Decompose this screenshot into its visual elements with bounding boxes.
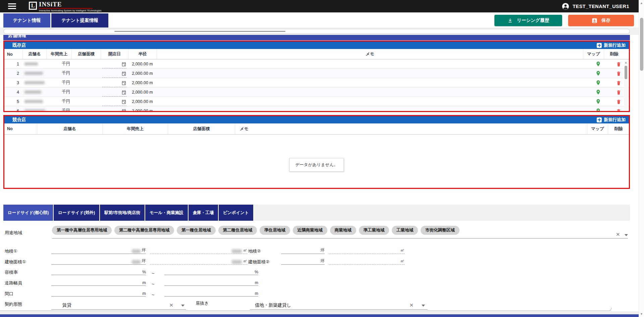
tab-tenant-proposal[interactable]: テナント提案情報 xyxy=(51,13,108,28)
cell-open-date[interactable] xyxy=(101,97,128,106)
cell-radius[interactable]: 2,000.00 m xyxy=(128,69,157,78)
cell-memo[interactable] xyxy=(157,69,588,78)
date-input[interactable] xyxy=(102,89,126,97)
cell-radius[interactable]: 2,000.00 m xyxy=(128,78,157,87)
map-pin-icon[interactable] xyxy=(595,70,601,76)
tab-station-downtown[interactable]: 駅前/市街地/商店街 xyxy=(100,205,145,221)
land-area2-tsubo-input[interactable]: 坪 xyxy=(281,247,325,254)
land-area2-m2-input[interactable]: ㎡ xyxy=(329,247,405,254)
tab-warehouse-factory[interactable]: 倉庫・工場 xyxy=(189,205,218,221)
cell-sales[interactable]: 千円 xyxy=(46,97,71,106)
cell-store-name[interactable] xyxy=(22,78,46,87)
unit-m2: ㎡ xyxy=(400,258,405,264)
cell-radius[interactable]: 2,000.00 m xyxy=(128,59,157,68)
date-input[interactable] xyxy=(102,79,126,87)
horizontal-scrollbar[interactable] xyxy=(3,29,630,34)
scroll-up-icon[interactable]: ▲ xyxy=(624,61,628,65)
table-scrollbar-thumb[interactable] xyxy=(625,66,627,79)
page-vertical-scrollbar[interactable]: ▲ ▼ xyxy=(639,0,644,317)
floor-area-ratio-min-input[interactable]: % xyxy=(51,268,146,275)
chevron-down-icon[interactable] xyxy=(625,234,628,236)
chevron-down-icon[interactable] xyxy=(422,305,425,307)
cell-store-name[interactable] xyxy=(22,59,46,68)
col-area: 店舗面積 xyxy=(168,123,235,134)
trash-icon[interactable] xyxy=(616,90,621,95)
page-scrollbar-thumb[interactable] xyxy=(640,18,643,71)
cell-memo[interactable] xyxy=(157,97,588,106)
cell-area[interactable] xyxy=(71,106,101,112)
clear-icon[interactable]: ✕ xyxy=(616,231,620,237)
date-input[interactable] xyxy=(102,60,126,68)
cell-radius[interactable]: 2,000.00 m xyxy=(128,88,157,97)
trash-icon[interactable] xyxy=(616,80,621,86)
cell-store-name[interactable] xyxy=(22,69,46,78)
trash-icon[interactable] xyxy=(616,99,621,104)
frontage-max-input[interactable]: m xyxy=(164,290,258,297)
frontage-min-input[interactable]: m xyxy=(51,290,146,297)
cell-store-name[interactable] xyxy=(22,106,46,112)
building-area2-tsubo-input[interactable]: 坪 xyxy=(281,258,325,265)
competing-add-row-button[interactable]: 新規行追加 xyxy=(597,117,626,123)
user-menu[interactable]: TEST_TENANT_USER1 xyxy=(562,3,629,10)
map-pin-icon[interactable] xyxy=(595,108,601,112)
scroll-up-icon[interactable]: ▲ xyxy=(639,1,644,5)
map-pin-icon[interactable] xyxy=(595,61,601,67)
cell-sales[interactable]: 千円 xyxy=(46,106,71,112)
cell-memo[interactable] xyxy=(157,88,588,97)
building-area1-tsubo-input[interactable]: 坪 xyxy=(51,258,146,265)
cell-sales[interactable]: 千円 xyxy=(46,59,71,68)
cell-area[interactable] xyxy=(71,69,101,78)
cell-open-date[interactable] xyxy=(101,78,128,87)
hamburger-menu-icon[interactable] xyxy=(8,3,16,9)
tab-pinpoint[interactable]: ピンポイント xyxy=(219,205,253,221)
col-name: 店舗名 xyxy=(22,49,46,59)
scroll-down-icon[interactable]: ▼ xyxy=(639,312,644,316)
cell-sales[interactable]: 千円 xyxy=(46,88,71,97)
cell-map xyxy=(588,78,608,87)
cell-radius[interactable]: 2,000.00 m xyxy=(128,97,157,106)
date-input[interactable] xyxy=(102,98,126,106)
horizontal-scrollbar-thumb[interactable] xyxy=(114,31,285,32)
map-pin-icon[interactable] xyxy=(595,89,601,95)
cell-open-date[interactable] xyxy=(101,88,128,97)
trash-icon[interactable] xyxy=(616,61,621,67)
cell-memo[interactable] xyxy=(157,106,588,112)
leasing-history-button[interactable]: リーシング履歴 xyxy=(494,15,562,26)
building-area1-m2-input[interactable]: ㎡ xyxy=(150,258,247,265)
save-button[interactable]: 保存 xyxy=(568,15,634,26)
cell-area[interactable] xyxy=(71,88,101,97)
cell-open-date[interactable] xyxy=(101,69,128,78)
tab-roadside-suburb[interactable]: ロードサイド(郊外) xyxy=(54,205,99,221)
cell-memo[interactable] xyxy=(157,59,588,68)
map-pin-icon[interactable] xyxy=(595,99,601,104)
floor-area-ratio-max-input[interactable]: % xyxy=(164,268,258,275)
land-area1-m2-input[interactable]: ㎡ xyxy=(150,247,247,254)
cell-memo[interactable] xyxy=(157,78,588,87)
table-vertical-scrollbar[interactable]: ▲ xyxy=(624,61,628,110)
chevron-down-icon[interactable] xyxy=(181,305,184,307)
trash-icon[interactable] xyxy=(616,71,621,76)
cell-area[interactable] xyxy=(71,97,101,106)
cell-store-name[interactable] xyxy=(22,88,46,97)
existing-add-row-button[interactable]: 新規行追加 xyxy=(597,42,626,48)
date-input[interactable] xyxy=(102,70,126,78)
cell-area[interactable] xyxy=(71,59,101,68)
cell-open-date[interactable] xyxy=(101,59,128,68)
cell-sales[interactable]: 千円 xyxy=(46,69,71,78)
map-pin-icon[interactable] xyxy=(595,80,601,86)
tab-tenant-info[interactable]: テナント情報 xyxy=(3,13,50,28)
land-area1-tsubo-input[interactable]: 坪 xyxy=(51,247,146,254)
date-input[interactable] xyxy=(102,107,126,112)
cell-store-name[interactable] xyxy=(22,97,46,106)
tab-mall-commercial[interactable]: モール・商業施設 xyxy=(145,205,188,221)
cell-sales[interactable]: 千円 xyxy=(46,78,71,87)
road-width-min-input[interactable]: m xyxy=(51,279,146,286)
road-width-max-input[interactable]: m xyxy=(164,279,258,286)
cell-area[interactable] xyxy=(71,78,101,87)
trash-icon[interactable] xyxy=(616,108,621,112)
tab-roadside-urban[interactable]: ロードサイド(都心部) xyxy=(3,205,53,221)
building-area2-m2-input[interactable]: ㎡ xyxy=(329,258,405,265)
cell-radius[interactable]: 2,000.00 m xyxy=(128,106,157,112)
cell-map xyxy=(588,97,608,106)
cell-open-date[interactable] xyxy=(101,106,128,112)
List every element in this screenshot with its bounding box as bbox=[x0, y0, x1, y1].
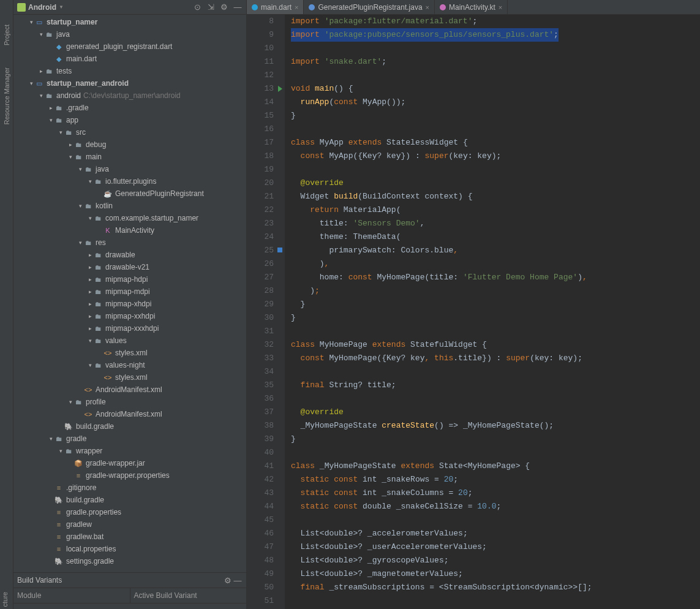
chevron-down-icon[interactable]: ▾ bbox=[77, 166, 83, 172]
code-line[interactable]: ); bbox=[291, 284, 700, 298]
line-number[interactable]: 24 bbox=[247, 230, 274, 244]
code-line[interactable] bbox=[291, 69, 700, 82]
chevron-right-icon[interactable]: ▸ bbox=[67, 142, 73, 148]
tree-item[interactable]: ▸🖿tests bbox=[13, 65, 246, 77]
line-number[interactable]: 23 bbox=[247, 217, 274, 230]
code-line[interactable]: theme: ThemeData( bbox=[291, 230, 700, 244]
code-line[interactable]: class MyHomePage extends StatefulWidget … bbox=[291, 338, 700, 352]
line-number[interactable]: 45 bbox=[247, 513, 274, 527]
line-number[interactable]: 11 bbox=[247, 55, 274, 69]
tree-item[interactable]: ▸🖿drawable bbox=[13, 249, 246, 261]
line-number[interactable]: 13 bbox=[247, 82, 274, 96]
code-line[interactable]: const MyApp({Key? key}) : super(key: key… bbox=[291, 149, 700, 163]
tree-item[interactable]: ▾🖿java bbox=[13, 28, 246, 40]
line-number[interactable]: 27 bbox=[247, 271, 274, 284]
locate-icon[interactable]: ⊙ bbox=[192, 2, 202, 12]
editor-tab[interactable]: GeneratedPluginRegistrant.java× bbox=[304, 0, 435, 14]
chevron-right-icon[interactable]: ▸ bbox=[87, 252, 93, 258]
code-line[interactable]: static const double _snakeCellSize = 10.… bbox=[291, 500, 700, 513]
code-line[interactable] bbox=[291, 392, 700, 406]
code-line[interactable] bbox=[291, 446, 700, 460]
line-number[interactable]: 12 bbox=[247, 69, 274, 82]
tree-item[interactable]: ◆main.dart bbox=[13, 53, 246, 65]
tree-item[interactable]: ▸🖿mipmap-xhdpi bbox=[13, 298, 246, 310]
line-number[interactable]: 10 bbox=[247, 42, 274, 55]
tree-item[interactable]: ▾🖿io.flutter.plugins bbox=[13, 175, 246, 187]
chevron-down-icon[interactable]: ▾ bbox=[48, 117, 54, 123]
tree-item[interactable]: ▾🖿kotlin bbox=[13, 200, 246, 212]
line-number[interactable]: 50 bbox=[247, 581, 274, 594]
code-line[interactable]: } bbox=[291, 298, 700, 311]
tree-item[interactable]: ▾🖿androidC:\dev\startup_namer\android bbox=[13, 89, 246, 102]
line-number[interactable]: 32 bbox=[247, 338, 274, 352]
tree-item[interactable]: <>AndroidManifest.xml bbox=[13, 384, 246, 396]
tree-item[interactable]: ▾🖿wrapper bbox=[13, 445, 246, 457]
line-number[interactable]: 41 bbox=[247, 460, 274, 473]
code-line[interactable]: ), bbox=[291, 257, 700, 271]
line-number[interactable]: 40 bbox=[247, 446, 274, 460]
close-icon[interactable]: × bbox=[499, 4, 502, 11]
line-number[interactable]: 28 bbox=[247, 284, 274, 298]
line-number[interactable]: 43 bbox=[247, 486, 274, 500]
chevron-down-icon[interactable]: ▾ bbox=[87, 178, 93, 184]
line-number[interactable]: 21 bbox=[247, 190, 274, 203]
line-number[interactable]: 46 bbox=[247, 527, 274, 540]
line-number[interactable]: 20 bbox=[247, 176, 274, 190]
line-number[interactable]: 37 bbox=[247, 406, 274, 419]
code-line[interactable]: @override bbox=[291, 176, 700, 190]
tree-item[interactable]: ▾🖿src bbox=[13, 126, 246, 138]
chevron-down-icon[interactable]: ▾ bbox=[58, 448, 64, 454]
code-line[interactable]: List<double>? _userAccelerometerValues; bbox=[291, 540, 700, 554]
resource-manager-tool-button[interactable]: Resource Manager bbox=[3, 67, 10, 125]
line-number[interactable]: 26 bbox=[247, 257, 274, 271]
line-number[interactable]: 22 bbox=[247, 203, 274, 217]
tree-item[interactable]: ▾▭startup_namer_android bbox=[13, 77, 246, 89]
line-number[interactable]: 18 bbox=[247, 149, 274, 163]
code-line[interactable]: void main() { bbox=[291, 82, 700, 96]
editor-gutter[interactable]: 8910111213141516171819202122232425262728… bbox=[247, 15, 285, 609]
chevron-right-icon[interactable]: ▸ bbox=[87, 313, 93, 319]
line-number[interactable]: 15 bbox=[247, 109, 274, 123]
gear-icon[interactable]: ⚙ bbox=[219, 2, 229, 12]
tree-item[interactable]: ≡gradlew bbox=[13, 518, 246, 531]
tree-item[interactable]: ≡local.properties bbox=[13, 543, 246, 555]
code-line[interactable]: title: 'Sensors Demo', bbox=[291, 217, 700, 230]
chevron-down-icon[interactable]: ▾ bbox=[38, 93, 44, 99]
line-number[interactable]: 29 bbox=[247, 298, 274, 311]
line-number[interactable]: 8 bbox=[247, 15, 274, 28]
line-number[interactable]: 17 bbox=[247, 136, 274, 149]
code-line[interactable]: } bbox=[291, 433, 700, 446]
chevron-down-icon[interactable]: ▾ bbox=[28, 80, 34, 86]
tree-item[interactable]: ≡gradle.properties bbox=[13, 506, 246, 518]
chevron-down-icon[interactable]: ▾ bbox=[48, 436, 54, 442]
chevron-down-icon[interactable]: ▾ bbox=[28, 19, 34, 25]
line-number[interactable]: 16 bbox=[247, 123, 274, 136]
code-line[interactable]: import 'snake.dart'; bbox=[291, 55, 700, 69]
chevron-right-icon[interactable]: ▸ bbox=[38, 68, 44, 74]
chevron-right-icon[interactable]: ▸ bbox=[87, 289, 93, 295]
line-number[interactable]: 48 bbox=[247, 554, 274, 567]
tree-item[interactable]: ▸🖿mipmap-hdpi bbox=[13, 273, 246, 286]
line-number[interactable]: 44 bbox=[247, 500, 274, 513]
tree-item[interactable]: 🐘build.gradle bbox=[13, 494, 246, 506]
chevron-down-icon[interactable]: ▾ bbox=[87, 338, 93, 344]
tree-item[interactable]: ≡gradlew.bat bbox=[13, 531, 246, 543]
code-line[interactable]: class _MyHomePageState extends State<MyH… bbox=[291, 460, 700, 473]
tree-item[interactable]: ▾🖿gradle bbox=[13, 433, 246, 445]
line-number[interactable]: 14 bbox=[247, 96, 274, 109]
code-line[interactable] bbox=[291, 513, 700, 527]
code-line[interactable]: _MyHomePageState createState() => _MyHom… bbox=[291, 419, 700, 433]
close-icon[interactable]: × bbox=[295, 4, 298, 11]
tree-item[interactable]: 🐘settings.gradle bbox=[13, 555, 246, 567]
tree-item[interactable]: ▾▭startup_namer bbox=[13, 16, 246, 28]
tree-item[interactable]: ▸🖿debug bbox=[13, 138, 246, 151]
code-line[interactable]: return MaterialApp( bbox=[291, 203, 700, 217]
tree-item[interactable]: ◆generated_plugin_registrant.dart bbox=[13, 40, 246, 53]
code-line[interactable]: home: const MyHomePage(title: 'Flutter D… bbox=[291, 271, 700, 284]
chevron-right-icon[interactable]: ▸ bbox=[87, 325, 93, 331]
line-number[interactable]: 25 bbox=[247, 244, 274, 257]
chevron-down-icon[interactable]: ▾ bbox=[67, 399, 73, 405]
code-line[interactable]: static const int _snakeRows = 20; bbox=[291, 473, 700, 486]
line-number[interactable]: 9 bbox=[247, 28, 274, 42]
tree-item[interactable]: ▾🖿com.example.startup_namer bbox=[13, 212, 246, 224]
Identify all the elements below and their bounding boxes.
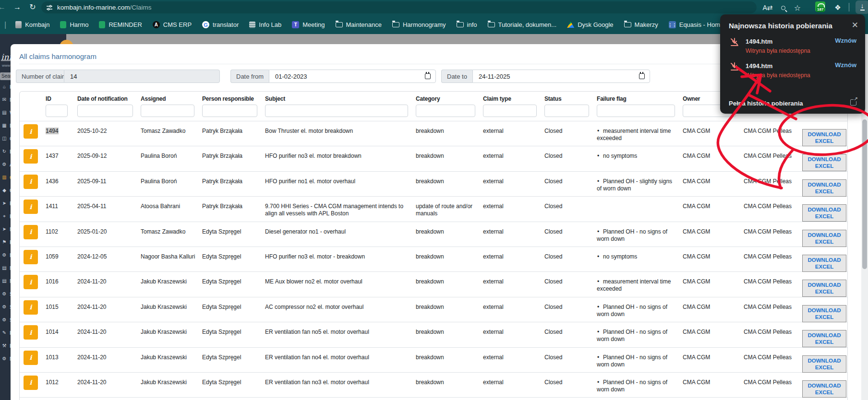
download-excel-button[interactable]: DOWNLOAD EXCEL — [802, 305, 846, 322]
bookmark-dysk-google[interactable]: Dysk Google — [563, 20, 617, 30]
cell-person: Patryk Brząkała — [202, 197, 265, 210]
cell-person: Patryk Brząkała — [202, 146, 265, 160]
news-list-icon: ▤ — [1, 278, 7, 283]
cell-assigned: Jakub Kraszewski — [141, 272, 202, 285]
resume-download-button[interactable]: Wznów — [835, 37, 856, 44]
bookmark-cms-erp[interactable]: ACMS ERP — [148, 20, 196, 30]
cell-status: Closed — [544, 322, 597, 336]
resume-download-button[interactable]: Wznów — [835, 61, 856, 69]
cell-id: 1411 — [46, 197, 77, 210]
cell-failure-flag: Planned OH - no signs of worn down — [597, 322, 683, 343]
download-status: Witryna była niedostępna — [746, 47, 856, 54]
column-filter-id[interactable] — [46, 105, 68, 117]
bookmark-makerzy[interactable]: Makerzy — [620, 20, 663, 30]
column-header-person-responsible: Person responsible — [202, 95, 265, 102]
filter-cell — [265, 105, 416, 117]
cell-claim-type: external — [483, 272, 544, 285]
bookmark-reminder[interactable]: REMINDER — [95, 20, 146, 30]
bookmark-harmonogramy[interactable]: Harmonogramy — [388, 20, 450, 30]
date-from-filter: Date from 01-02-2023 — [230, 70, 436, 83]
column-filter-category[interactable] — [416, 105, 475, 117]
date-from-label: Date from — [230, 70, 269, 83]
download-excel-button[interactable]: DOWNLOAD EXCEL — [802, 380, 846, 398]
download-excel-button[interactable]: DOWNLOAD EXCEL — [802, 330, 846, 347]
info-icon[interactable]: i — [24, 200, 38, 214]
cell-person: Edyta Szpręgel — [202, 297, 265, 311]
info-cell: i — [20, 373, 46, 390]
cell-owner: CMA CGM — [683, 222, 744, 235]
bookmark-meeting[interactable]: TMeeting — [288, 20, 329, 30]
cell-assigned: Jakub Kraszewski — [141, 348, 202, 361]
cell-failure-flag: measurement interval time exceeded — [597, 121, 683, 142]
date-from-value: 01-02-2023 — [275, 73, 307, 80]
info-icon[interactable]: i — [24, 376, 38, 390]
extension-icon[interactable]: 187 — [815, 1, 825, 12]
info-icon[interactable]: i — [24, 300, 38, 315]
scrollbar-thumb[interactable] — [862, 119, 867, 269]
bookmark-label: CMS ERP — [163, 21, 192, 28]
bookmark-info-lab[interactable]: Info Lab — [245, 20, 286, 30]
date-to-input[interactable]: 24-11-2025 — [472, 70, 650, 83]
download-excel-button[interactable]: DOWNLOAD EXCEL — [802, 129, 846, 146]
column-filter-date[interactable] — [77, 105, 133, 117]
download-excel-button[interactable]: DOWNLOAD EXCEL — [802, 280, 846, 297]
sheets-icon — [60, 21, 66, 28]
bookmark-star-icon[interactable]: ☆ — [792, 2, 803, 13]
translate-icon[interactable]: A⇄ — [762, 2, 773, 13]
info-cell: i — [20, 197, 46, 214]
full-download-history-link[interactable]: Pełna historia pobierania — [729, 100, 856, 107]
download-excel-button[interactable]: DOWNLOAD EXCEL — [802, 230, 846, 247]
info-icon[interactable]: i — [24, 351, 38, 365]
cell-claim-type: external — [483, 373, 544, 386]
close-icon[interactable]: ✕ — [852, 20, 858, 30]
site-info-icon[interactable] — [46, 4, 53, 11]
bookmark-label: info — [467, 21, 477, 28]
info-icon[interactable]: i — [24, 250, 38, 264]
info-icon[interactable]: i — [24, 175, 38, 189]
back-button[interactable]: ← — [0, 1, 8, 13]
search-icon[interactable] — [778, 2, 788, 13]
forward-button[interactable]: → — [12, 1, 23, 13]
cell-assigned: Tomasz Zawadko — [141, 222, 202, 235]
info-icon[interactable]: i — [24, 225, 38, 239]
date-from-input[interactable]: 01-02-2023 — [269, 70, 436, 83]
bookmark-harmo[interactable]: Harmo — [56, 20, 93, 30]
calendar-icon[interactable] — [639, 73, 645, 79]
bookmark-info[interactable]: info — [452, 20, 482, 30]
bookmark-maintenance[interactable]: Maintenance — [331, 20, 386, 30]
column-filter-claim-type[interactable] — [483, 105, 537, 117]
bookmark-kombajn[interactable]: Kombajn — [11, 20, 54, 30]
column-filter-status[interactable] — [544, 105, 589, 117]
downloads-button[interactable]: ↓ — [856, 0, 868, 14]
bookmark-translator[interactable]: Gtranslator — [198, 20, 243, 30]
cell-person: Edyta Szpręgel — [202, 322, 265, 336]
column-filter-failure-flag[interactable] — [597, 105, 675, 117]
address-bar[interactable]: kombajn.info-marine.com/Claims — [41, 1, 757, 13]
extensions-puzzle-icon[interactable]: ❖ — [832, 2, 843, 13]
download-item: 1494.htmWznówWitryna była niedostępna — [729, 61, 856, 79]
info-icon[interactable]: i — [24, 124, 38, 139]
download-excel-button[interactable]: DOWNLOAD EXCEL — [802, 255, 846, 272]
info-icon[interactable]: i — [24, 325, 38, 340]
calendar-icon[interactable] — [425, 73, 431, 79]
cell-owner: CMA CGM — [683, 247, 744, 260]
number-of-claims-input[interactable]: 14 — [64, 70, 220, 83]
info-icon[interactable]: i — [24, 275, 38, 289]
filter-cell — [202, 105, 265, 117]
cell-date: 2024-11-20 — [77, 297, 141, 311]
cell-status: Closed — [544, 172, 597, 185]
cell-download: DOWNLOAD EXCEL — [802, 272, 847, 297]
column-filter-person[interactable] — [202, 105, 257, 117]
column-filter-assigned[interactable] — [141, 105, 194, 117]
info-icon[interactable]: i — [24, 149, 38, 164]
column-filter-subject[interactable] — [265, 105, 408, 117]
reload-button[interactable]: ↻ — [27, 1, 38, 13]
download-excel-button[interactable]: DOWNLOAD EXCEL — [802, 355, 846, 373]
cell-date: 2024-11-20 — [77, 373, 141, 386]
bookmark-tutoriale-dokumen-[interactable]: Tutoriale, dokumen... — [483, 20, 561, 30]
cell-failure-flag: no symptoms — [597, 247, 683, 260]
download-excel-button[interactable]: DOWNLOAD EXCEL — [802, 179, 846, 197]
download-excel-button[interactable]: DOWNLOAD EXCEL — [802, 204, 846, 222]
download-excel-button[interactable]: DOWNLOAD EXCEL — [802, 154, 846, 171]
menu-list-icon: ▤ — [1, 265, 7, 271]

#### What needs to be done:
Using the listing above, pick out each line that contains the word "menu", then copy it.

#### Finished task:
user-menu[interactable]: TEST_TENANT_USER1 xyxy=(562,3,629,10)
hamburger-menu-icon[interactable] xyxy=(8,3,16,9)
menu-list-icon: ▤ — [1, 265, 7, 271]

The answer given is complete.